La doncella la introdujo en la casa. La señora Ferse estaba con el capitán Ferse; ¿querría la señorita Cherrell esperar en la salita? Dinny aguardó un rato en la misma habitación en la que Jean fuera encerrada. Sheila entró y le dijo

– ¡Hola! ¿Estás esperando a mamá? – Y se volvió a marchar.

Cuando apareció Diana, su. rostro tenía la expresión de quien intenta darse cuenta de sus propios sentimientos.

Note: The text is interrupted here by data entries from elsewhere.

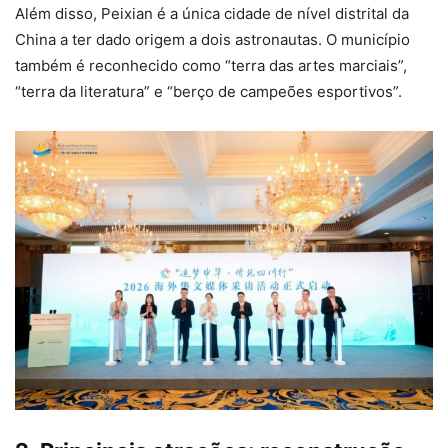
Além disso, Peixian é a única cidade de nível distrital da
China a ter dado origem a dois astronautas. O município
também é reconhecido como “terra das artes marciais”,
“terra da literatura” e “berço de campeões esportivos”.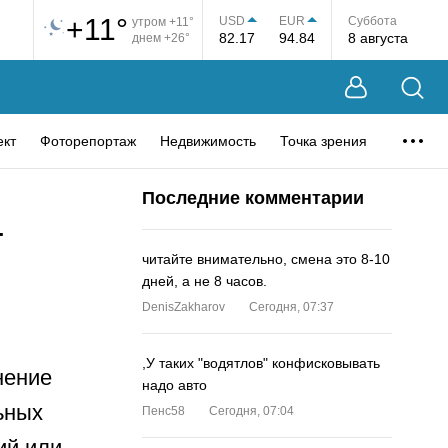
+11°
USD
EUR
Суббота
утром +11°
82.17
94.84
8 августа
днем +26°
ект
Фоторепортаж
Недвижимость
Точка зрения
Последние комментарии
т
читайте внимательно, смена это 8-10
дней, а не 8 часов.
DenisZakharov
Сегодня, 07:37
,У таких "водятлов" конфисковывать
нение
надо авто
ьных
Пенс58
Сегодня, 07:04
ий или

– Perdona. Estaba examinando unos documentos. Hago lo imposible para tratarle como si nada hubiera sucedido. Pero esto no puede durar, Dinny; no puede durar. Presiento que no puede durar.

– Déjame que venga a vivir con vosotros. Puedes decir que ya lo habíamos concertado antes.

– Pero, Dinny, puede que te encontraras molesta. Él teme salir o encontrarse con gente. Sin embargo, no quiere ir a otra parte. donde no se sepa nada. Tampoco desea ver al médico ni escuchar a nadie.

– Me verá a mí y eso le acostumbrará. Supongo que esta situación sólo se dará los primeros días. ¿ Puedo ir a buscar mis cosas?

– Si quieres ser un ángel, sí.

– Se lo haré saber a tío Adrián antes de regresar aquí. Esta mañana ha ido a la clínica mental.